SerialReads

Cache Consistency & Invalidation (System Design Deep Dive)

Jun 07, 2025

Cache Consistency & Invalidation (System Design Deep Dive)

Caching is a powerful technique to improve system performance and scalability, but it introduces challenges in consistency and invalidation. In a system design interview, understanding how to keep cache data in sync with the source of truth (usually a database) is crucial. This deep dive covers key concepts from the consistency spectrum to practical invalidation strategies, helping intermediate-to-advanced engineers recall important points and avoid common pitfalls.

Consistency Spectrum in Caching

In distributed caches, different consistency models determine how fresh the cached data is relative to the source. At one end, strong consistency ensures every read returns the most recent write – essentially, the cache behaves like the source of truth. On the other end, eventual consistency allows reads to get stale data temporarily, with the guarantee that if no new updates occur, all caches will eventually converge to the latest state. Between these extremes lie models like bounded staleness and monotonic reads. Bounded staleness guarantees that data in cache won’t be older than a certain time window or number of updates (a defined “staleness” limit). Monotonic reads ensure a client never sees data move backwards in time – once you’ve read a newer value, you won’t later read an older value from cache. There are also session-based guarantees such as read-your-writes (after you update something, your subsequent reads see your update) and causal consistency (observing cause-effect ordering of writes). Achieving stronger consistency often requires more complex cache update schemes or sacrifices in latency/availability, whereas weaker (eventual) consistency is easier but allows stale reads. In an interview, be ready to clarify which consistency level a caching approach provides, and the implications for users seeing up-to-date data.
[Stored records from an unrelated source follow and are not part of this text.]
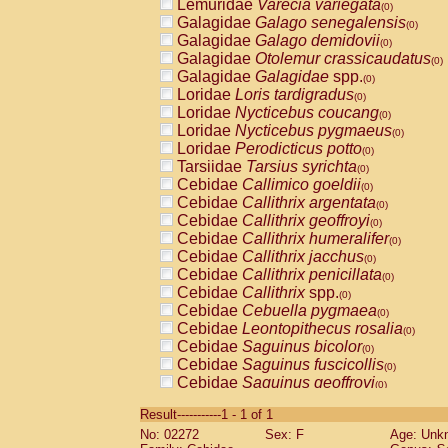
Lemuridae
Varecia variegata
(0)
Galagidae
Galago senegalensis
(0)
Galagidae
Galago demidovii
(0)
Galagidae
Otolemur crassicaudatus
(0)
Galagidae
Galagidae
spp.
(0)
Loridae
Loris tardigradus
(0)
Loridae
Nycticebus coucang
(0)
Loridae
Nycticebus pygmaeus
(0)
Loridae
Perodicticus potto
(0)
Tarsiidae
Tarsius syrichta
(0)
Cebidae
Callimico goeldii
(0)
Cebidae
Callithrix argentata
(0)
Cebidae
Callithrix geoffroyi
(0)
Cebidae
Callithrix humeralifer
(0)
Cebidae
Callithrix jacchus
(0)
Cebidae
Callithrix penicillata
(0)
Cebidae
Callithrix
spp.
(0)
Cebidae
Cebuella pygmaea
(0)
Cebidae
Leontopithecus rosalia
(0)
Cebidae
Saguinus bicolor
(0)
Cebidae
Saguinus fuscicollis
(0)
Cebidae
Saguinus geoffroyi
(0)
Cebidae
Saguinus imperator
(0)
Result-----------1 - 1 of 1
Cebidae
Saguinus labiatus
(0)
No: 02272
Sex: F
Age: Unk
Cebidae
Saguinus leucopus
(0)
TTL vs. Active Invalidation Strategies

A fundamental choice in cache design is between relying on expiration (TTL) and using active invalidation on data changes. Cache expiration uses a time-to-live on entries – once the TTL passes, the data is evicted or marked stale. This approach is simple and guarantees a bound on staleness (the TTL duration), but in the interim the cache may serve outdated data. Cache invalidation, on the other hand, actively removes or updates cache entries when the underlying data changes. This typically yields fresher data at the cost of more complexity. For instance, an e-commerce inventory cache should probably invalidate items as they sell (real-time changes), whereas a cache of blog posts can just expire every few hours. A quick comparison: invalidation is triggered by data changes and tends to be very accurate, while TTL expiration is time-based and may serve slightly stale data. Expiration is lighter-weight and easier to implement (the cache auto-expires items), whereas active invalidation requires coordination (such as sending messages or hooks on updates) and thus is more complex. In practice, many systems combine both approaches – for example, using long TTLs but also sending an invalidation event for critical changes. That way, the cache refreshes proactively on updates, but if an invalidation is missed, the TTL ensures the data isn’t stale forever. When discussing caching, mention whether you’d use a simple TTL (and how long) or hook into data change events via mechanisms like pub/sub, database triggers, or webhooks.

Active invalidation mechanisms often involve a publish/subscribe or callback system. For instance, a service might publish an “object X updated” event to a Redis Pub/Sub channel or Kafka topic, and all cache nodes subscribe and invalidate that key on hearing the event. Another approach is using change data capture (CDC): tools like Debezium can tap into database commit logs and automatically broadcast cache invalidation events on data change. This method is reliable and fast – since it reads the DB redo log, it won’t miss events, and it evicts caches nearly in real-time after each commit. Alternatively, external systems might send webhooks to your service when data updates, prompting your code to clear or update specific cache entries. The key trade-off: active invalidation minimizes stale data but adds complexity and potential points of failure (e.g. what if an invalidation message is lost?). Thus, design robustly: use fallbacks like TTL and consider monitoring for cache-stale reads.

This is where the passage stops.